Companies, including Honda, Hyundai, MG Motor, Toyota, Skoda, Ford, Jeep and luxury carmakers like BMW and Mercedes have already started innovating in this area. Jeep has, for example, created a platform where the customer can research, book, order a test-drive, negotiate a deal, customise the vehicle and make the final payment through the website without going to the dealership even once.
"The touch-free retail experience is designed to enhance convenience for customers. Physical distancing has become the new normal, and our approach is to ensure customers as well as our staff are well protected," says Partha Datta, President and Managing Director, FCA India.
Shift from Public Transport
The pandemic could spur demand for private car usage as consumers shun public transport for fear of contracting the virus. "Based on expenditure share, buses and trams are used for 58 per cent of travelling by urban households and 68 per cent by rural households," says Kumar Rakesh, Auto Analyst, BNP Paribas India.
The nascent electric vehicle industry may bear the brunt as companies conserve cash and prioritise spending.
"The overall auto sector hasn't been performing well and the current Covid-19 outbreak has further exacerbated the situation. Electric mobility is also not insulated from this impact," says Shekar Viswanathan, Vice Chairman and Whole-time Director, Toyota Kirloskar Motors
The concept of vehicle ownership itself is likely to change as subscription models and car-leasing, where a consumer pays for using a car monthly or semi-annually without actually owning it, gain ground.
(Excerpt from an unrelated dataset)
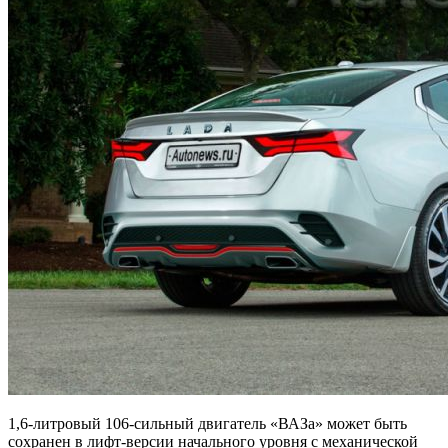
1,6-литровый 106-сильный двигатель «ВАЗа» может быть
сохранен в лифт-версии начального уровня с механической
Zoomcar, which provides vehicles for short-term self-drive and long-term subscription plans, says almost 25 per cent of its business comes from subscriptions, which is likely to grow manifold in the future. The start-up has seen investments from companies, including Mahindra Group. Similarly, Hyundai has invested in rival firm Revv.
"We anticipate a significant increase in car subscriptions post Covid-19, as consumers look to avoid public transport without the burden of car ownership," says Greg Moran, Co-founder and CEO, Zoomcar.
At the manufacturing level, the impact of the pandemic will be restricted to the need for maintaining proper social distancing norms. Fewer number of workers at shop floors will become the new normal, which would mean productivity taking a hit. To start off, most factories are not likely to produce more than 25-30 per cent of their peak capacity.
"We have reviewed all our processes and aligned it with the social distancing norms of the government. For example, in powertrains, where engines are being assembled, people normally work in close proximity. Now, the distance would have to be five to six times more. This will obviously mean lower volumes," says Rajesh Goel, Senior Vice President and Director, Sales and Marketing, Honda Cars India.
For manufacturers with bigger scale and deeper pockets, this may not be a problem in the short-term as demand for vehicles is expected to be low in the near future. The challenge is bigger for smaller ancillary units that supply components and parts to be assembled by the likes of Maruti, Hyundai, Tata, Honda, Toyota or Bajaj.
"It will be tough for small Tier II and III component suppliers. Maintaining social distancing on the shop floor would mean a fall in output and it will become a matter of survival for the fittest. There will be increased consolidation in the industry," says Deepak Jain, President, Automotive Component Manufacturers Association.
The $120-billion industry is, indeed, bracing itself for life post-Covid.